"
For a moment the Babe looked abashed. Then his face brightened.
"But then, it _is_ summer, for _them_, isn't it?" said he sweetly.
Uncle Andy gave him a suspicious look, to see if he realized the
success of his retort. "Had me there!" he thought to himself. But the
Babe's face betrayed no sign of triumph, nothing but that eager
appetite for information of which Uncle Andy so highly approved.
"So it depends on what kind of a bird, eh, what?" said he, deftly
turning the point. Then he scratched a sputtering sulphur match on the
long-suffering leg of his trousers.
"Yes," said the Babe, with more decision now. "I'd like to be a crow."
Uncle Andy smoked meditatively for several minutes before replying,
till the Babe began to grow less confident as to the wisdom of his
choice.

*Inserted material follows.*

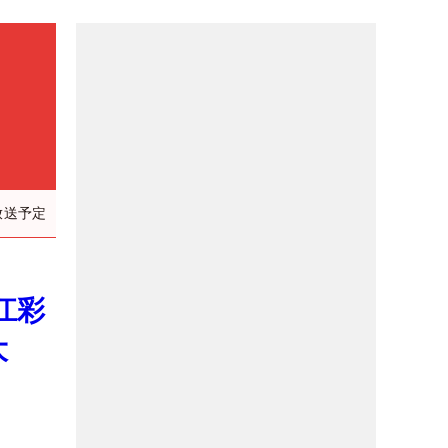
放送予定
江彩
大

But as he gazed up at those green pine-tops, so clear against
the blue, all astir with black wings and gay, excited _ca_-ings, he
took courage again. Certainly _those_ crows, at least, were enjoying
themselves immensely.
And he had always had a longing to be able to play in the tops of the
trees.
"Well," said Uncle Andy at last, "perhaps you're not so _very_ far off,
this time. If I couldn't be an eagle, or a hawk, or a wild goose, or
one of those big-horned owls that we hear every night, or a
humming-bird, then I'd rather be a crow than most.